In the listing below, the answer starts at the line that has "Image resolution: width=1024, height=1424." and stops after the line that has "Компания (364, 98)"; please repeat that part exactly and nothing more.

DATA PROVIDED Block Start

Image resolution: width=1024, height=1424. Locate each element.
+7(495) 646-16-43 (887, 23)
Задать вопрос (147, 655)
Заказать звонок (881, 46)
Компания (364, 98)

DATA PROVIDED Block End
DATA PROVIDED Block Start

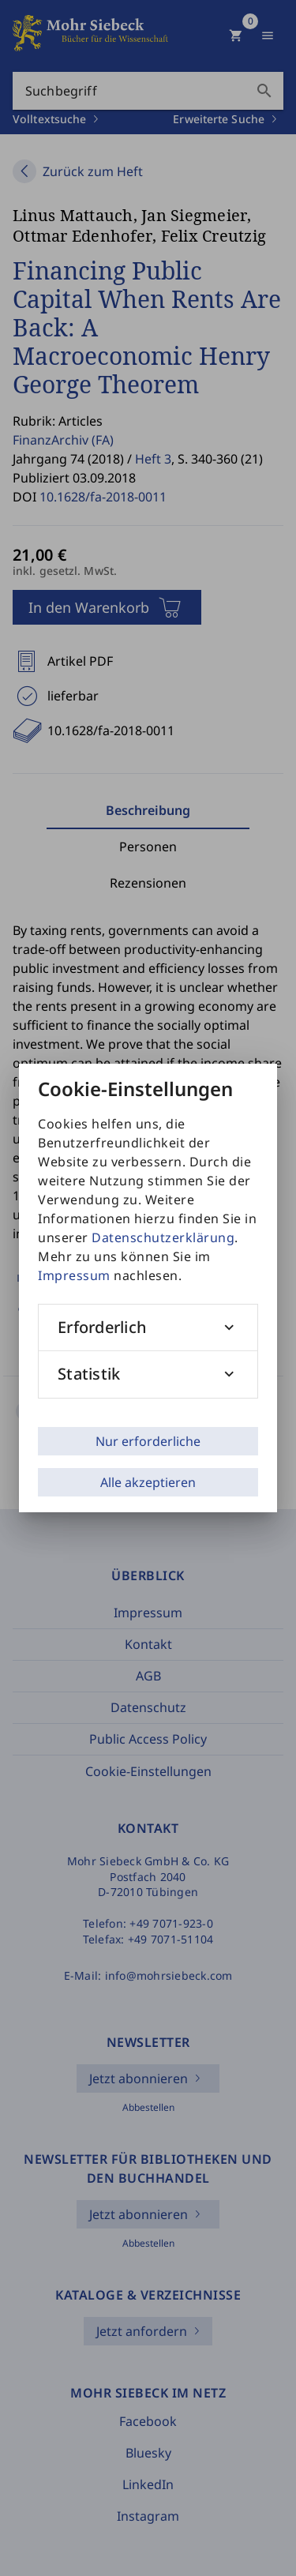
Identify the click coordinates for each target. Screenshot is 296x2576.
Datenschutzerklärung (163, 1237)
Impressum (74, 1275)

DATA PROVIDED Block End

* [TASK OUTPUT]
Image resolution: width=1024, height=1424. Locate each element.
+7(495) 646-16-43 (887, 23)
Задать вопрос (147, 655)
Заказать звонок (881, 46)
Компания (364, 98)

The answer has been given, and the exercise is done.